If you’ve been orbiting around the YouTube sphere for as long as I have, you’ll notice that every once in a while we enter a new era; another era, that is, of brands and digital businesses deliberately failing to understand the content creator game as they try their hardest to capitalise on it.
The latest phase seems to have taken shape in a bizarre theory that online creators – people who make popular YouTube videos, or post stunning lifestyle Instagram photos, or do anything remotely creative in the social media sphere – don’t actually take any pride in their work. That the goal, and ultimately the payoff, is having as large an audience as possible to do your bidding. That it’s all about the influence.
As such, the exciting new catch-all term “influencer” has gained traction amongst the more business-minded folks of the online world. The deeper you are involved with the YouTube industry, the more often you will likely hear this term; but the deeper you are involved with the YouTube community, the more it will likely give you the creeps.
A lot of you might be thinking “It’s just a word, put your thoughtpiece away,” but as is always the response to that pithy argument: words have meaning, and power. The power that this particular umbrella term holds is the ability to compartmentalise and classify creators by what brands believe is their most marketable asset: their follower numbers. Their reach. Their demographic. Influence.
After attending this year’s VidCon a little over a month ago, I noticed “influencer” being used far more frequently than I ever had before; But a glaring discrepancy lay in who used the term. It rolled off the tongues of the employees of ad agencies, networks and digital brands; but anyone to whom the name “influencer” would apply seemed to steer well clear of it in conversations.
Of course, there are always going to be anomalies – a few years ago I saw a friend referring to themselves as a “social media influencer” on their LinkedIn.
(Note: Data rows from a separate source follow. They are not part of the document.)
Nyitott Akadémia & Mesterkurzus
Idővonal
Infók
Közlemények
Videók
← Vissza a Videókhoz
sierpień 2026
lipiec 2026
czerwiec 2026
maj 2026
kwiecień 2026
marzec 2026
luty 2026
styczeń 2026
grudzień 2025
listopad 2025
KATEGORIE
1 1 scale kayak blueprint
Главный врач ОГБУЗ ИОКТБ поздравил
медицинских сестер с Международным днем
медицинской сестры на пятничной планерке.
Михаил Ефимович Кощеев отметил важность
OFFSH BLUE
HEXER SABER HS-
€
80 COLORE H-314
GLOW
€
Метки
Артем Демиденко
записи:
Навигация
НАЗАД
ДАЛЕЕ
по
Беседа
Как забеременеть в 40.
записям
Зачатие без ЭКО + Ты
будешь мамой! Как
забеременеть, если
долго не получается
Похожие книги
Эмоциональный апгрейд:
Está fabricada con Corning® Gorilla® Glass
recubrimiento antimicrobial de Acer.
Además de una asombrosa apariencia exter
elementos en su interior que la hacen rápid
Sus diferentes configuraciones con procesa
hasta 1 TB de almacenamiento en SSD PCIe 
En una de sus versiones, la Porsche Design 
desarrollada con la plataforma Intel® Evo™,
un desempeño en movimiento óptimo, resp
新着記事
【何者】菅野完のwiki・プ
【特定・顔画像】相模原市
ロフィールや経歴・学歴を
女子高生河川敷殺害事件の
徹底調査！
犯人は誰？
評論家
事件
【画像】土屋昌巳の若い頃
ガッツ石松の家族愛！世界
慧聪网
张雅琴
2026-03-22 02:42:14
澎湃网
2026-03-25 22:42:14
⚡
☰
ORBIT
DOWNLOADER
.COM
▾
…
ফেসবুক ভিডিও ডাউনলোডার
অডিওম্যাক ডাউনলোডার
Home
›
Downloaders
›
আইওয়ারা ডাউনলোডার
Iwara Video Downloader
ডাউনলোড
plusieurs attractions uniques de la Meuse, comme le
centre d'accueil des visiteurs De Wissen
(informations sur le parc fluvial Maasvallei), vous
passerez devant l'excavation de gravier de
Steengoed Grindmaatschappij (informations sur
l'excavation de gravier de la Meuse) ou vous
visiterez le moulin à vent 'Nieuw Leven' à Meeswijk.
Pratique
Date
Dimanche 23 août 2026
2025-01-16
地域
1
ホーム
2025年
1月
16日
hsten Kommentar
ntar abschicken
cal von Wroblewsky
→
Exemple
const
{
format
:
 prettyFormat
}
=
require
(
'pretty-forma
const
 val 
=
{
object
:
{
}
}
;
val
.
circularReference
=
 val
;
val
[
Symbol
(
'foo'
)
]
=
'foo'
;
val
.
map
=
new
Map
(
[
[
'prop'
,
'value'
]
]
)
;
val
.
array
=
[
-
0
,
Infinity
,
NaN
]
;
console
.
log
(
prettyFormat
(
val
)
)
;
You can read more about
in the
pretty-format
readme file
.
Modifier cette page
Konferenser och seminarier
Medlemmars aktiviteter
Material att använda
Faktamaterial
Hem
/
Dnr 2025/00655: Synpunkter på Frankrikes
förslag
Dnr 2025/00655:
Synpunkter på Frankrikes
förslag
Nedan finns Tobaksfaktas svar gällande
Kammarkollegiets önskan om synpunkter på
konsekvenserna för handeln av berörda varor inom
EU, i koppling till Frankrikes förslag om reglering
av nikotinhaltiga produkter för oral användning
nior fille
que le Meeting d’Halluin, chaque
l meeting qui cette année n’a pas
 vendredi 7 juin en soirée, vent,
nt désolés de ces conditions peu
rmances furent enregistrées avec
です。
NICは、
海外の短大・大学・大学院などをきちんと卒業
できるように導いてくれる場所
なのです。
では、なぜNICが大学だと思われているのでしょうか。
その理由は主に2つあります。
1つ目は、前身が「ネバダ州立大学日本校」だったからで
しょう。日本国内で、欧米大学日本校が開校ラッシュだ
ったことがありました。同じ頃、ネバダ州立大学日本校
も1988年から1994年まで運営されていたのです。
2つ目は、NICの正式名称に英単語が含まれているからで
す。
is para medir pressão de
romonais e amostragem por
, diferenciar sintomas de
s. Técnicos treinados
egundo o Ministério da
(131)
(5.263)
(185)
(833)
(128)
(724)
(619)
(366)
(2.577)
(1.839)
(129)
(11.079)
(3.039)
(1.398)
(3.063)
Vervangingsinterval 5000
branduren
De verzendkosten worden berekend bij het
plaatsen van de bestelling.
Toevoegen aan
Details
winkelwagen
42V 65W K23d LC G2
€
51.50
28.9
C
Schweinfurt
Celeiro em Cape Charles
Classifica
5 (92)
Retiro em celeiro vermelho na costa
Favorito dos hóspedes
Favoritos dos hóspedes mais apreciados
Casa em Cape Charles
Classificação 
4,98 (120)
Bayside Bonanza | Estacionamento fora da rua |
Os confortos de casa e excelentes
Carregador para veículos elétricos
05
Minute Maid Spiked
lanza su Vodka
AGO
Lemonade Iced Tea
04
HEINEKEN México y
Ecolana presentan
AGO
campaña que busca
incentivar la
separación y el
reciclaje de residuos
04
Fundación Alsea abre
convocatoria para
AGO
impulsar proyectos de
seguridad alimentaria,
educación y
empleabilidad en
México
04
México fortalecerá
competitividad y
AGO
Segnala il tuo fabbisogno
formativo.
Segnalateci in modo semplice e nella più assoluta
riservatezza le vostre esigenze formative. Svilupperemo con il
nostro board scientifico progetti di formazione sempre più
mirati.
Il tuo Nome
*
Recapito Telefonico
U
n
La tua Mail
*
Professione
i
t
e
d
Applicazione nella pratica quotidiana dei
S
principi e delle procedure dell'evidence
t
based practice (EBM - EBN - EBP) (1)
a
I assumed it was a joke (at the time my role was “internet guy”), but evidently the phrase has since gained traction. We also recently saw comedian, actress and YouTuber Anna Akana refer to herself as an “influencer” in a lengthy rebuttal to Emma Thompson – but the important thing to note is this was part of a larger conversation about the value of online creators in the greater media sphere. Something that a phrase that leans heavily on the influence of a person fails to take into account.
Ultimately, my biggest beef with the phrase “influencer” is that it puts people who value their work, their identity, and yes, even their audience in the same box as faceless Twitter curators like @Dory and ‘Common White Girl‘ – the owners of which earn five-figure sums by reposting relatable jokes they found on Tumblr. If someone is willing to write a song, or direct a sketch, or even just talk to a camera about how much they think your product is the bee’s knees, do they not deserve more than to be classed by how many pairs of eyes are going to be on it?
There is a nasty yet growing murmur of cynicism when it comes to the industry surrounding YouTubers and their like – brands believe they threw too much money at creators at the start, and now resent that they won’t bend to their will with scripted phrases, impossible reshoots and week-long Twitter campaigns. But I believe there are still some of us out here with the crazy notion that what we make matters more to people than who we are. That even when working with a brand, our audiences can still trust us to create a genuine, relatable or evocative piece of digital content; and not just use our wealth in followers to push something we don’t believe in for the cheque. And that is true influence.